Les jeunes agriculteurs saluent le signal mais dénoncent un manque de moyens
La publication de cette stratégie était très attendue par les organisations professionnelles. Le conseil européen des jeunes agriculteurs (Ceja), qui représente près de deux millions d’exploitants, salue « un signal politique fort » mais déplore un plan sans budget nouveau. « Le renouvellement générationnel nécessite des ressources en plus d’un soutien politique fort », rappelle son président, Peter Meedendorp. « Des objectifs ambitieux sans engagements contraignants ne sont pas une stratégie, c’est un pari risqué ». Le Ceja souligne que la suppression du plancher de 3 % des aides directes actuellement réservées aux jeunes constitue « un recul historique », risquant d’accroître les disparités entre États membres.
Ce constat est partagé par plusieurs organisations agricoles et coopératives, qui estiment qu’« aucun jeune ne choisira ou ne restera dans le secteur agricole s’il ne peut espérer un revenu équitable, comparable à celui d’autres secteurs de l’économie ».
Des attentes fortes au parlement
Au parlement, la stratégie a reçu un accueil mesuré.

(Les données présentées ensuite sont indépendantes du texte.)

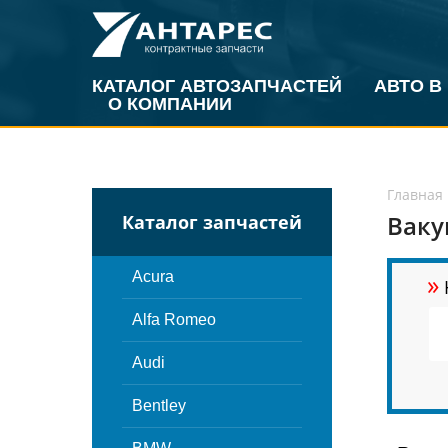
КАТАЛОГ АВТОЗАПЧАСТЕЙ
АВТО В
О КОМПАНИИ
Главная
Ваку
Каталог запчастей
»
Acura
Alfa Romeo
Audi
Bentley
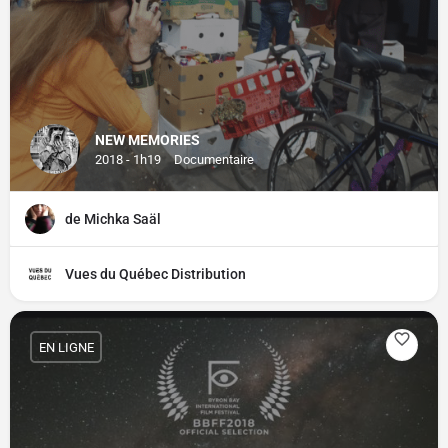
NEW MEMORIES
2018 - 1h19
Documentaire
de Michka Saäl
Vues du Québec Distribution
EN LIGNE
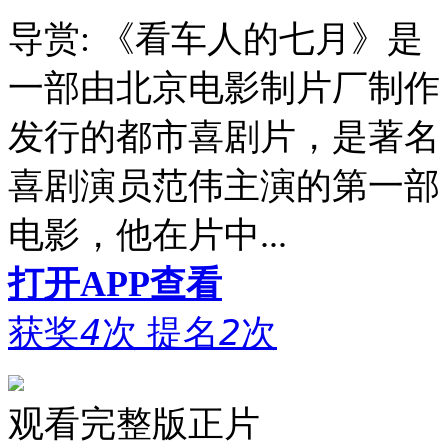
导赏:
《看车人的七月》是
一部由北京电影制片厂制作
发行的都市喜剧片，是著名
喜剧演员范伟主演的第一部
电影，他在片中...
打开APP查看
获奖
4
次
提名
2
次
观看完整版正片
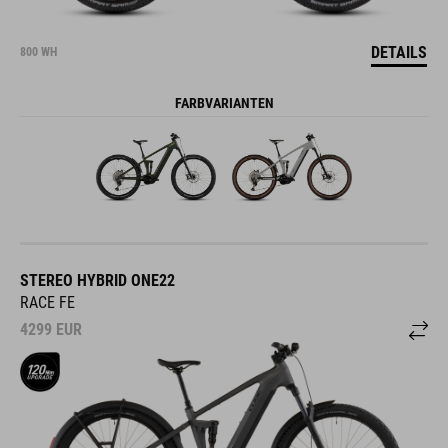
DETAILS
800 WH
FARBVARIANTEN
STEREO HYBRID ONE22
RACE FE
4299
EUR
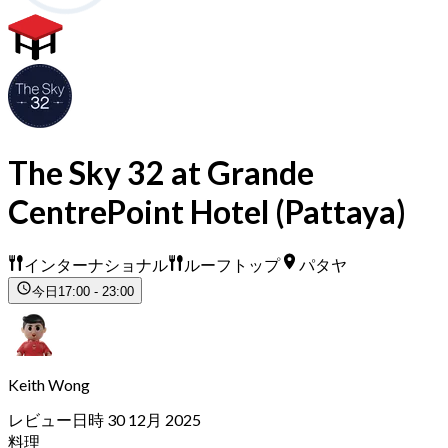
The Sky 32 at Grande
CentrePoint Hotel (Pattaya)
インターナショナル
ルーフトップ
パタヤ
今日
17:00 - 23:00
Keith Wong
レビュー日時 30 12月 2025
料理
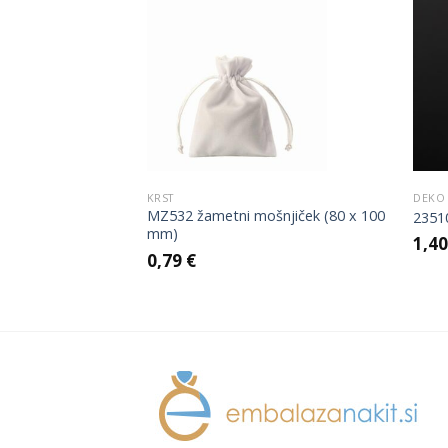
Add to
Add to
Wishlist
Wishlist
KRST
DEKO
za verižico,
MZ532 žametni mošnjiček (80 x 100
2351
5 x 75 mm)
mm)
1,4
0,79
€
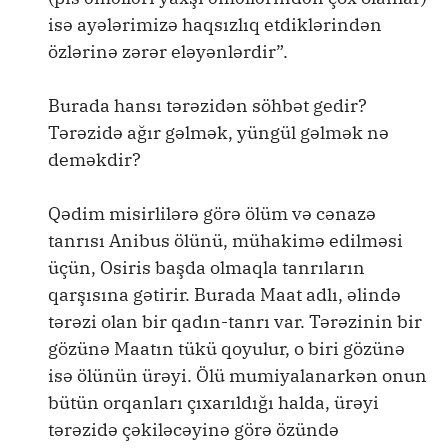
isə ayələrimizə haqsızlıq etdiklərindən
özlərinə zərər eləyənlərdir”.
Burada hansı tərəzidən söhbət gedir?
Tərəzidə ağır gəlmək, yüngül gəlmək nə
deməkdir?
Qədim misirlilərə görə ölüm və cənazə
tanrısı Anibus ölünü, mühakimə edilməsi
üçün, Osiris başda olmaqla tanrıların
qarşısına gətirir. Burada Maat adlı, əlində
tərəzi olan bir qadın-tanrı var. Tərəzinin bir
gözünə Maatın tükü qoyulur, o biri gözünə
isə ölünün ürəyi. Ölü mumiyalanarkən onun
bütün orqanları çıxarıldığı halda, ürəyi
tərəzidə çəkiləcəyinə görə özündə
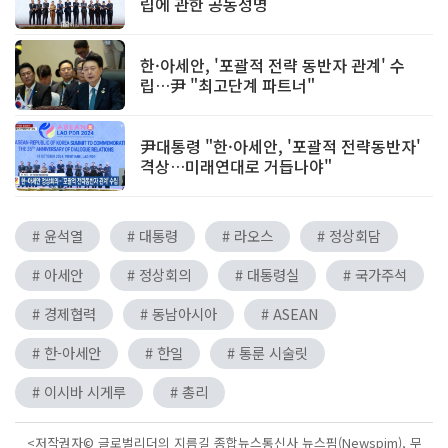
립에 관한 공동성명
한·아세안, '포괄적 전략 동반자 관계' 수
립…尹 "최고단계 파트너"
尹대통령 "한·아세안, '포괄적 전략동반자'
격상…미래연대로 거듭나야"
# 윤석열
# 대통령
# 라오스
# 정상회담
# 아세안
# 정상회의
# 대통령실
# 국가주석
# 경제협력
# 동남아시아
# ASEAN
# 한-아세안
# 한일
# 통룬 시술릿
# 이시바 시게루
# 총리
<저작권자© 글로벌리더의 지름길 종합뉴스통신사 뉴스핌(Newspim), 무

L’eurodéputée libérale flamande Hilde Vautmans s’est dite « satisfaite de voir le commissaire venir enfin avec un plan plus que nécessaire ».

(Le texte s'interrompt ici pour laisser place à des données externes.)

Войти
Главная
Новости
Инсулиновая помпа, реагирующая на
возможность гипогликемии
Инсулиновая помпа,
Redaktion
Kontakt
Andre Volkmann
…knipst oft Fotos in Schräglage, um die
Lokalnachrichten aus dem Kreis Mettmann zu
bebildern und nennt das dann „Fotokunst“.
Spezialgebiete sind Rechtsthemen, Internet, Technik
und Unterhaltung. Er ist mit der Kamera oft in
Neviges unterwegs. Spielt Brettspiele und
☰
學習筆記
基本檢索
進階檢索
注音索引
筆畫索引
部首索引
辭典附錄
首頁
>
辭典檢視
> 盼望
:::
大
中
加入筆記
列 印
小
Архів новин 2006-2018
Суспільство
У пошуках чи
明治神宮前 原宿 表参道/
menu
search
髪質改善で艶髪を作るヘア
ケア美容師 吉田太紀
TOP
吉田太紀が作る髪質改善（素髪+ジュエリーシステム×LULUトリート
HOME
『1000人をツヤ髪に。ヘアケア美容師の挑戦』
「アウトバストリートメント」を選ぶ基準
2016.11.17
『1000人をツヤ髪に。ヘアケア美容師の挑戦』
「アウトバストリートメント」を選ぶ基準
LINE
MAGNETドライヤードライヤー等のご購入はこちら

« La question que les agriculteurs me posent le plus souvent, c’est : osons-nous encore laisser nos enfants reprendre la ferme ? Est-ce encore viable ? Pourront-ils en vivre ? », a-t-elle déclaré alors que la session plénière battait son plein à Strasbourg. Elle appelle à « redonner des perspectives d’avenir aux jeunes agriculteurs », ce qui suppose, selon elle, moins de contraintes administratives, de meilleurs prix et des conditions réelles de transmission.
La députée plaide aussi pour que les politiques nationales de retraite et de succession soient mieux coordonnées avec les ambitions européennes. « Sans jeunes agriculteurs, il n’y a pas d’avenir pour notre sécurité alimentaire », a-t-elle insisté. « Nous devons tout mettre en œuvre pour leur redonner confiance et perspective ».

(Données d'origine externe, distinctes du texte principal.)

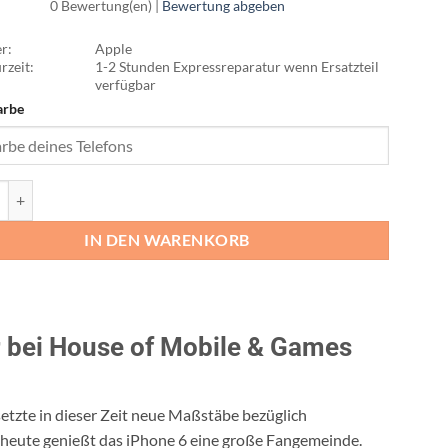
0 Bewertung(en) |
Bewertung abgeben
r:
Apple
rzeit:
1-2 Stunden Expressreparatur wenn Ersatzteil
verfügbar
arbe
 Reparatur Menge
IN DEN WARENKORB
r bei House of Mobile & Games
tzte in dieser Zeit neue Maßstäbe bezüglich
 heute genießt das iPhone 6 eine große Fangemeinde.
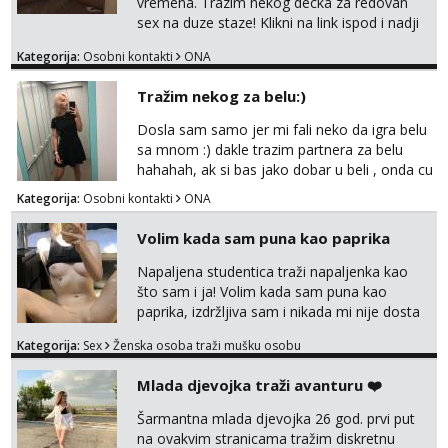
vremena. Trazim nekog decka za redovan
sex na duze staze! Klikni na link ispod i nadji
me tamo, cekam te!
Kategorija:
Osobni kontakti
ONA
Tražim nekog za belu:)
Dosla sam samo jer mi fali neko da igra belu
sa mnom :) dakle trazim partnera za belu
hahahah, ak si bas jako dobar u beli , onda cu
razmislit za dalje Klikni na link ispod i nadji me
Kategorija:
Osobni kontakti
ONA
tamo, cekam te!
Volim kada sam puna kao paprika
Napaljena studentica traži napaljenka kao
što sam i ja! Volim kada sam puna kao
paprika, izdržljiva sam i nikada mi nije dosta
seksa. Volim grubi seks i više puta dnevno
Kategorija:
Sex
Ženska osoba traži mušku osobu
bilo kad i bilo gdje zato se javi što prije da
me isprobaš Klikni na link ispod i nadji me
Mlada djevojka traži avanturu ❤️
tamo, cekam te!
Šarmantna mlada djevojka 26 god. prvi put
na ovakvim stranicama tražim diskretnu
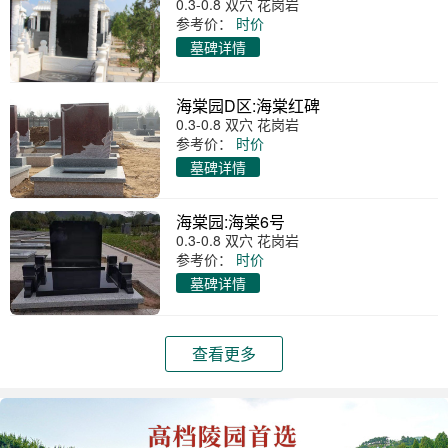
0.3-0.8 双穴 花岗岩
参考价：
时价
墓碑详情
海棠园D区:海棠红碑
0.3-0.8 双穴 花岗岩
参考价：
时价
墓碑详情
海棠园:海棠6号
0.3-0.8 双穴 花岗岩
参考价：
时价
墓碑详情
查看更多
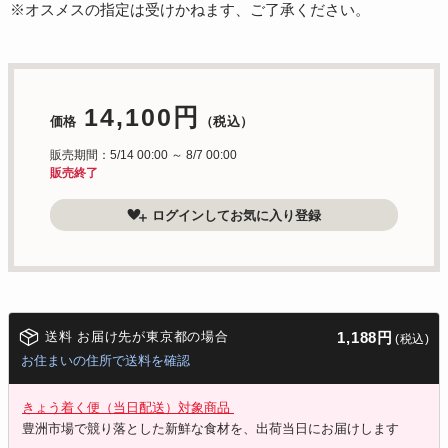
※オスメスの指定は受けかねます、ご了承ください。
14,100円
価格
（税込）
販売期間：5/14 00:00 ～ 8/7 00:00
販売終了
ログインしてお気に入り登録
送料 お届け先が東京都の場合
1,188円
(税込)
お住まいの住所で送料を確認
きょう着く便（当日配送）対象商品
豊洲市場で競り落とした新鮮な食材を、出荷当日にお届けします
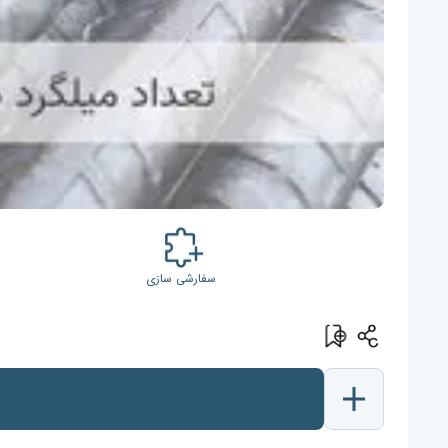
سفارشی سازی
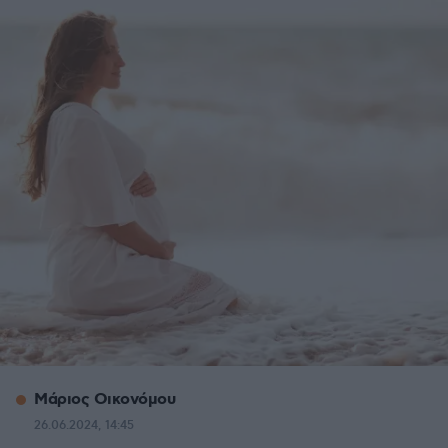
Μάριος Οικονόμου
26.06.2024, 14:45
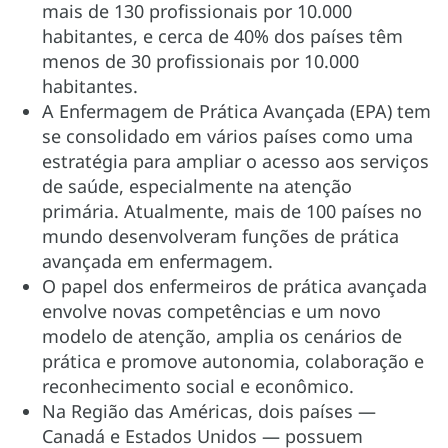
mais de 130 profissionais por 10.000
habitantes, e cerca de 40% dos países têm
menos de 30 profissionais por 10.000
habitantes.
A Enfermagem de Prática Avançada (EPA) tem
se consolidado em vários países como uma
estratégia para ampliar o acesso aos serviços
de saúde, especialmente na atenção
primária. Atualmente, mais de 100 países no
mundo desenvolveram funções de prática
avançada em enfermagem.
O papel dos enfermeiros de prática avançada
envolve novas competências e um novo
modelo de atenção, amplia os cenários de
prática e promove autonomia, colaboração e
reconhecimento social e econômico.
Na Região das Américas, dois países —
Canadá e Estados Unidos — possuem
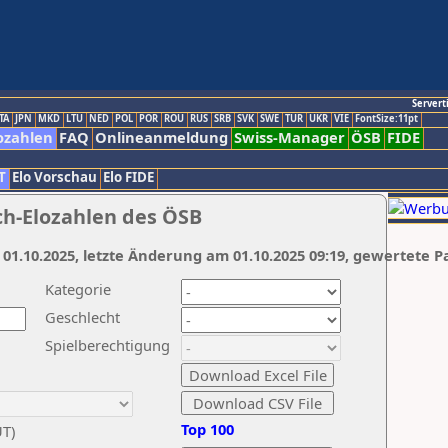
Servert
TA
JPN
MKD
LTU
NED
POL
POR
ROU
RUS
SRB
SVK
SWE
TUR
UKR
VIE
FontSize:11pt
ozahlen
FAQ
Onlineanmeldung
Swiss-Manager
ÖSB
FIDE
T
Elo Vorschau
Elo FIDE
ch-Elozahlen des ÖSB
 01.10.2025, letzte Änderung am 01.10.2025 09:19, gewertete P
Kategorie
Geschlecht
Spielberechtigung
Top 100
UT)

Entre ambition politique et réalité économique
Au-delà des incitations et des annonces, la stratégie de la commission illustre un tournant politique : celui d’une Europe consciente du risque de délitement de son tissu agricole. Mais sans moyens additionnels, la portée du plan demeure incertaine.
Pour M. Hansen, le message se veut avant tout mobilisateur : « Nous voulons soutenir les jeunes, c’est une priorité politique pour la sécurité alimentaire et le développement rural». Reste à savoir si cet élan politique trouvera un ancrage budgétaire suffisant pour devenir une réalité tangible. Entre ambition affichée et contraintes économiques, le renouvellement générationnel s’impose désormais comme le test de crédibilité de la Pac, et peut-être, plus largement, comme l’une des clefs de l’avenir rural européen.